What January took, February can restore.
If January felt like a marathon inside a meeting invite. I know, it’s not just you.
The calendar turned, the pressure kicked in, and suddenly your “fresh start” felt more like a sprint through quicksand. For many individuals in new or expanded leadership roles, this first month sets a tone of urgency that’s hard to shake.
But hey, you don’t need a complete overhaul to feel like you’re back in control. Sometimes the shift you need is subtle.
Let’s talk about seven simple leadership strategies to help you reclaim your week without adding more to your already full plate.
1. Audit Before You Add
Pause before saying yes to that next meeting. Ask: What’s already on my plate that no longer belongs there? Start February with a 10-minute calendar sweep. Remove or delegate at least one recurring obligation that isn’t aligned with your role or goals.
2. Choose Your Top Three (Not 30)
Not all priorities are created equal. Each Sunday evening or Monday morning, identify your three leadership priorities for the week. These are areas where you can have impact: strengthening a team member, moving a project, clearing a decision path. Anchor to these before everything else tries to take the lead.
3. Simplify Your Communication Loop
Check how many platforms you’re using to communicate. Slack, Teams, email, text… it’s a lot.

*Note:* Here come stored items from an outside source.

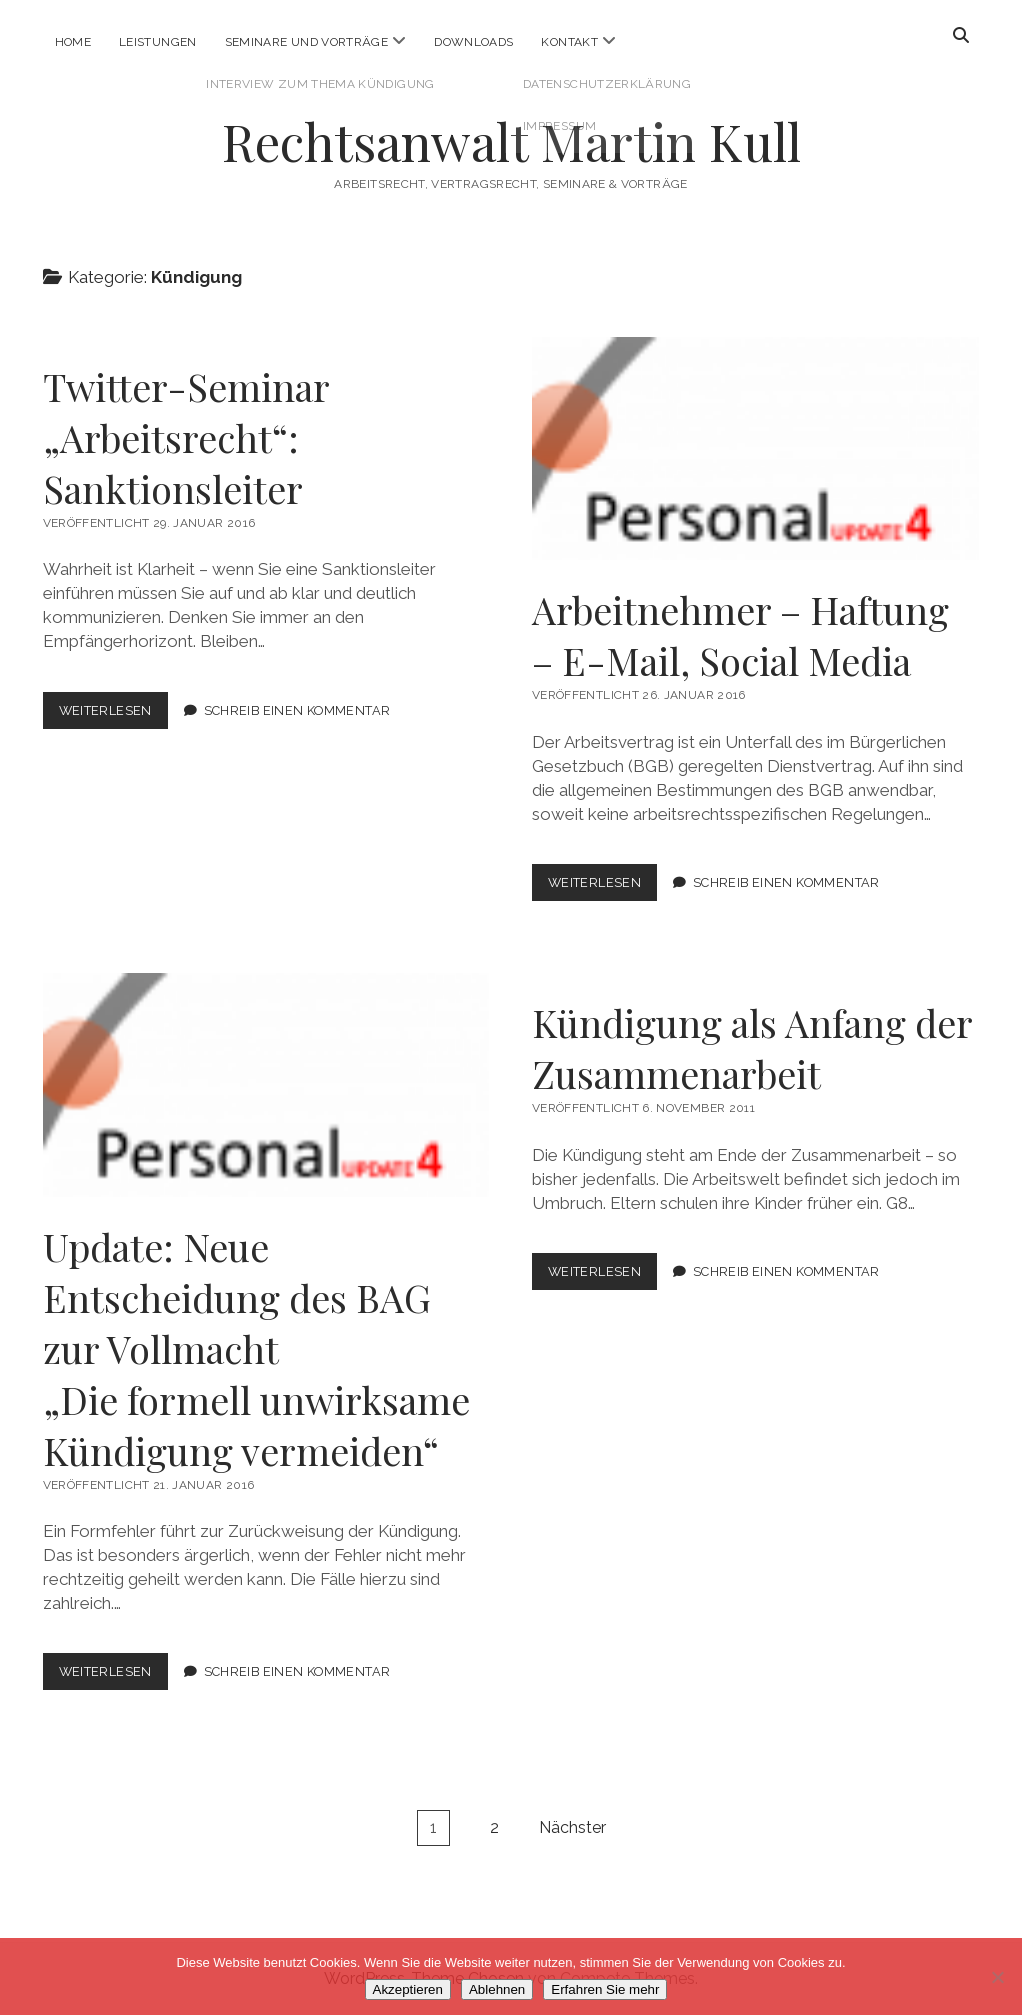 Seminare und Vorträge (307, 42)
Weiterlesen (113, 714)
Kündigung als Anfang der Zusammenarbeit (752, 1048)
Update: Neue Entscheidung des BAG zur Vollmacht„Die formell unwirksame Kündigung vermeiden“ (256, 1348)
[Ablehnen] (997, 1977)
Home (73, 42)
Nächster (572, 1827)
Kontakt (569, 42)
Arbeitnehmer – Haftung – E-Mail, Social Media (755, 448)
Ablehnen (497, 1989)
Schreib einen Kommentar (297, 710)
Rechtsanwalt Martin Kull (511, 141)
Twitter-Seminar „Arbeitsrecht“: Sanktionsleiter (186, 437)
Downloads (473, 42)
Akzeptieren (408, 1989)
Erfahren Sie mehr (605, 1989)
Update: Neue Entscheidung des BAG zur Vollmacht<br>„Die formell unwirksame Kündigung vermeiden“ (266, 1084)
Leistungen (158, 42) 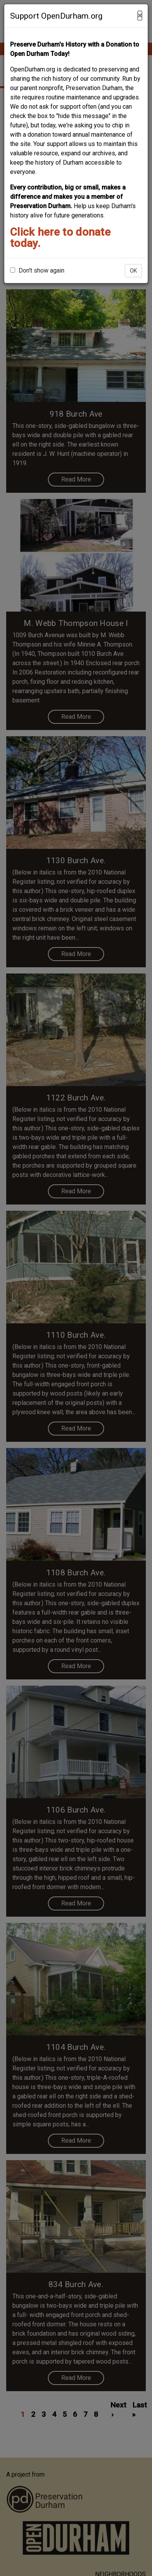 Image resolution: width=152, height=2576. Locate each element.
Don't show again (37, 270)
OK (133, 271) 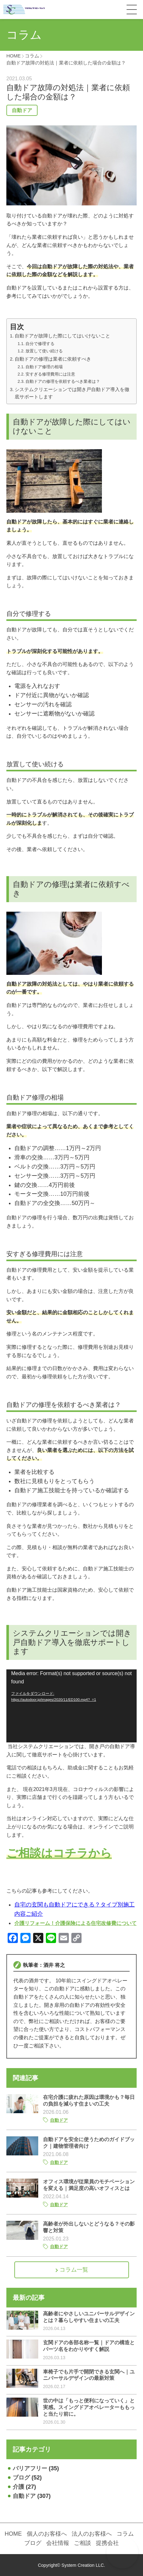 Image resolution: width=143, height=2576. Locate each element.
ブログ (21, 2477)
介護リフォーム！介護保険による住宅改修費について (75, 1923)
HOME (13, 2534)
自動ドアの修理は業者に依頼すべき (53, 359)
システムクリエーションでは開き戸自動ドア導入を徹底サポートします (72, 393)
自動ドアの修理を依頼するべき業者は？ (62, 381)
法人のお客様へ (92, 2534)
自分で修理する (39, 343)
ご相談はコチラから (59, 1853)
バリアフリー (30, 2468)
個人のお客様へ (47, 2534)
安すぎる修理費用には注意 (50, 374)
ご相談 (82, 2543)
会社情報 (57, 2543)
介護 (18, 2487)
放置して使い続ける (44, 351)
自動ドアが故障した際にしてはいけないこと (62, 335)
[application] (71, 1705)
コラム (125, 2534)
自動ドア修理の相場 (44, 366)
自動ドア (22, 110) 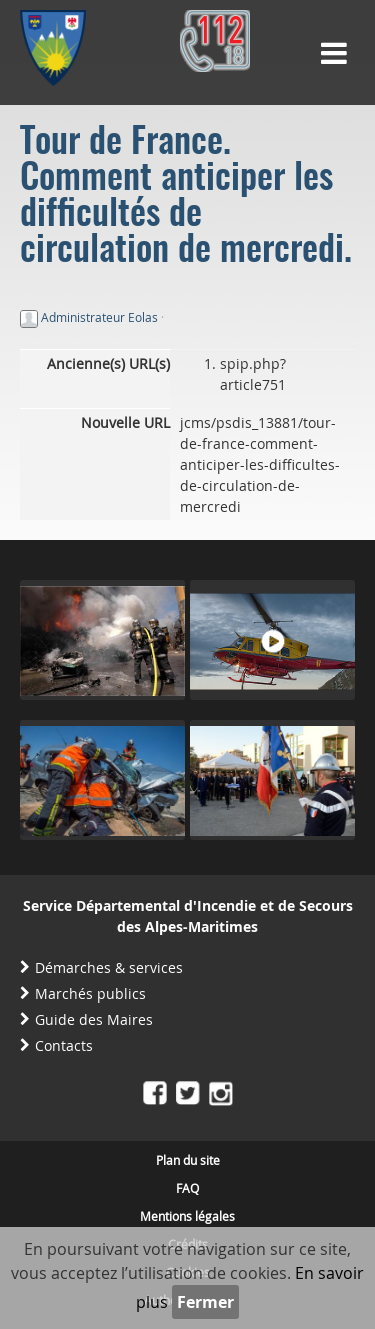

Choose one primary channel for the bulk of your team communication and set boundaries around how and when you respond. Clear systems protect your time and your team’s clarity.
4. Start the Week With a ‘Reset Hour’
Carve out the first hour of your Monday or the final hour of your Friday as sacred strategy time. Review goals. Re-center your focus. Reflect on what’s working. When you lead from intention, everything shifts.
5. Schedule Space for Thought Work
You weren’t promoted to think faster. You were promoted to think deeper. Block one 90-minute window this week for strategic, creative, or reflective thinking. Guard it like any high-stakes meeting. This is where influence and vision get sharpened.
6. Designate a Decision Day
If small decisions are clogging your week, set a single day (or half-day) to batch them. Create a rhythm for approvals, follow-ups, and final calls. Decision fatigue is real, contain it where you can.
7. Close Your Week With a Leadership Win
Fridays can feel foggy. End each week by naming one thing you did this week that made you a stronger leader. This habit reinforces progress. You’re doing more than you think; you just haven’t been pausing long enough to see it.
A Thought to Take Into the Weekend
January stretched many of us thin. But February holds a different kind of invitation.
So before you charge into a new month, think about what would a more easeful kind of excellence look like in your leadership right now?
You don’t have to do more to feel more in control. You just need to reclaim what’s already yours: your time, your clarity, your power to choose.
Start now. And let February be the month that feels more aligned.